[Dataset entries]
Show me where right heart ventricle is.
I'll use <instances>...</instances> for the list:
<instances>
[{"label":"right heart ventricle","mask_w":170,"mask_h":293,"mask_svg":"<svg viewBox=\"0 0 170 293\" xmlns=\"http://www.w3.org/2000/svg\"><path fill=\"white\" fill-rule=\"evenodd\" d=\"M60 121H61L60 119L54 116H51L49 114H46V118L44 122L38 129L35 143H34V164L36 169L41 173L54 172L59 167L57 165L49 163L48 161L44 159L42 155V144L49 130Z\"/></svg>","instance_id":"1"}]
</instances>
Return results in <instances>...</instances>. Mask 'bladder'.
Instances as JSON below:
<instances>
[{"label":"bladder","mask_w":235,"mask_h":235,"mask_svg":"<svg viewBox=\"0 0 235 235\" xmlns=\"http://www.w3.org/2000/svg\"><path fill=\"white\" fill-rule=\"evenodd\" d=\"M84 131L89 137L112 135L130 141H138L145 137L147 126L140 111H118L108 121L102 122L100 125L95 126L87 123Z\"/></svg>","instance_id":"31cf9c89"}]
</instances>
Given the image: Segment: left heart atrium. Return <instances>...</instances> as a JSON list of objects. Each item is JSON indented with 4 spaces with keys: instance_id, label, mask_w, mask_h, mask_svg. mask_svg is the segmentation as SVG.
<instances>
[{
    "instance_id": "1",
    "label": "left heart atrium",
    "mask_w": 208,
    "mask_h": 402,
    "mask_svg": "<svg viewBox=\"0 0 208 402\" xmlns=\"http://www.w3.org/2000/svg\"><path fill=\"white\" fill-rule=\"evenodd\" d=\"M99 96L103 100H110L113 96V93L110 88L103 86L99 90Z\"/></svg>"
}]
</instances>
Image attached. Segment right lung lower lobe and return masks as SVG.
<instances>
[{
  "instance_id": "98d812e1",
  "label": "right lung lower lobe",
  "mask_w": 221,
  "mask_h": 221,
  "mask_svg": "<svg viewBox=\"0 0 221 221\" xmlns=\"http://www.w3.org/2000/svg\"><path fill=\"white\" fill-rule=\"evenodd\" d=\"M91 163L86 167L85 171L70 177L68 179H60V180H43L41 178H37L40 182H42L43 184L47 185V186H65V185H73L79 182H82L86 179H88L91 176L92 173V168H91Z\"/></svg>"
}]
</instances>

**ACTION ITEM:** Restate every record verbatim.

**RESPONSE AREA:**
Show me where right heart ventricle is.
I'll use <instances>...</instances> for the list:
<instances>
[{"label":"right heart ventricle","mask_w":170,"mask_h":293,"mask_svg":"<svg viewBox=\"0 0 170 293\" xmlns=\"http://www.w3.org/2000/svg\"><path fill=\"white\" fill-rule=\"evenodd\" d=\"M60 121H61L60 119L54 116H51L49 114H46V118L44 122L38 129L35 143H34V164L36 169L41 173L54 172L59 167L57 165L49 163L48 161L44 159L42 155V144L49 130Z\"/></svg>","instance_id":"1"}]
</instances>
Return results in <instances>...</instances>. Mask 'bladder'.
Instances as JSON below:
<instances>
[{"label":"bladder","mask_w":235,"mask_h":235,"mask_svg":"<svg viewBox=\"0 0 235 235\" xmlns=\"http://www.w3.org/2000/svg\"><path fill=\"white\" fill-rule=\"evenodd\" d=\"M84 131L89 137L112 135L130 141H138L145 137L147 126L140 111H118L108 121L102 122L100 125L95 126L87 123Z\"/></svg>","instance_id":"31cf9c89"}]
</instances>
Given the image: Segment: left heart atrium. Return <instances>...</instances> as a JSON list of objects. Each item is JSON indented with 4 spaces with keys: instance_id, label, mask_w, mask_h, mask_svg. mask_svg is the segmentation as SVG.
<instances>
[{
    "instance_id": "1",
    "label": "left heart atrium",
    "mask_w": 208,
    "mask_h": 402,
    "mask_svg": "<svg viewBox=\"0 0 208 402\" xmlns=\"http://www.w3.org/2000/svg\"><path fill=\"white\" fill-rule=\"evenodd\" d=\"M99 96L103 100H110L113 96V93L110 88L103 86L99 90Z\"/></svg>"
}]
</instances>
Image attached. Segment right lung lower lobe and return masks as SVG.
<instances>
[{
  "instance_id": "98d812e1",
  "label": "right lung lower lobe",
  "mask_w": 221,
  "mask_h": 221,
  "mask_svg": "<svg viewBox=\"0 0 221 221\" xmlns=\"http://www.w3.org/2000/svg\"><path fill=\"white\" fill-rule=\"evenodd\" d=\"M91 163L86 167L85 171L70 177L68 179H60V180H43L41 178H37L40 182H42L43 184L47 185V186H65V185H73L79 182H82L86 179H88L91 176L92 173V168H91Z\"/></svg>"
}]
</instances>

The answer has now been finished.